Sulforaphane, a naturally occurring compound found in cruciferous vegetables, has exhibited therapeutic potential to support the management of type 2 diabetes (T2D) via attenuating exaggerated glucose production and glucose intolerance.
Interdisciplinary research led by investigators from the University of Gothenburg (Göteborg, Sweden) first analyzed the pattern of gene expression associated with T2D and identified a key network of 50 genes strongly linked to the pathophysiology of T2D (they called it the T2D signature). Then, they screened the gene signatures of more than 3800 drug candidates in order to identify compounds that exhibited the highest overlap with the T2D signature and therefore the ones most likely to counteract the effects of T2D. Through this process, they identified sulforaphane as the top candidate that might reverse the T2D disease signature. Subsequently, the researchers conducted a series of in vitro and in vivo experiments as well as a human clinical trial to validate this prediction.
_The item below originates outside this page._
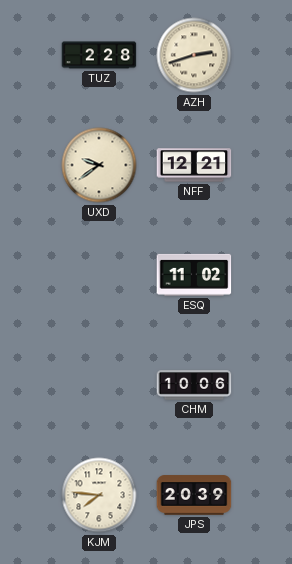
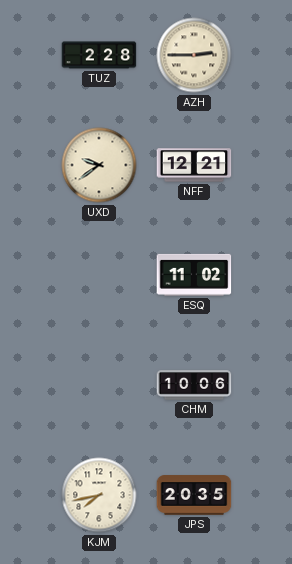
AZH: 2:42 -> 2:45
KJM: 7:46 -> 7:43
JPS: 20:39 -> 20:35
The in vitro experiments confirmed the premise that sulforaphane decreased glucose production in rat liver cells under diabetogenic conditions, and down-regulated the expression of genes involved in glucose production. The animal study demonstrated that sulforaphane prevented the development of glucose intolerance despite intake of high-fat diet or high-fructose diets. Sulforaphane was also effective in treating animals that had already developed glucose intolerance, and the efficacy was similar to that of metformin. Further, in diabetic mice, sulforaphane improved glucose tolerance via reduced gluconeogenetic rate.
The researchers also investigated the effect of sulforaphane-containing broccoli sprout extracts (BSE) in patients with T2D. A total of 103 patients with T2D, and on metformin, were randomized to receive placebo or BSE (containing 150 μmol/day sulforaphane) for 12 weeks. The results indicated BSE was most effective in improving fasting glucose and HbA1c in patients with BMI > 30 and with dysregulated T2D; HbA1c was reduced from 57.1 mmol/mol (or 7.38%) at baseline to 53.4 mmol/mol (or 7.04%) at 12 weeks. However, BSE exhibited no effects in those with well-regulated T2D. As importantly, BSE was well tolerated and no serious adverse events were reported during the trial.
The study results were published in the journal Science Translational Medicine (June 2017).
Why is this Clinically Relevant?
- Although metformin is currently the treatment of choice for T2D, approximately 15% of T2D patients cannot take metformin due to reduced kidney glomerular filtration rate (GFR)
- Up to 30% of metformin users develop side effects such as abdominal pain or diarrhea. As a result, many patients are unable to continue with metformin and need alternative treatment options
- Broccoli sprouts extracts (BSE) contain high concentration of glucoraphanin which is converted to sulforaphane by the release of intrinsic enzyme myrosinase during the breakdown of cell walls such as from chewing or chopping
- Not all BSEs are created equal. For example, heat exposed BSEs (such as heat from cooking) have no efficacy because there is no longer active myrosinase to convert glucoraphanin to sulforaphane
- Clinicians should consider a BSE supplement that contains active myrosinase for reliable sulforaphane conversion in their patients of dysregulated T2D and as a nutritional adjunct to diet and lifestyle education
 Axelsson, A.S., et al., Sulforaphane reduces hepatic glucose production and improves glucose control in patients with type 2 diabetes. Sci Transl Med, 2017. 9(394).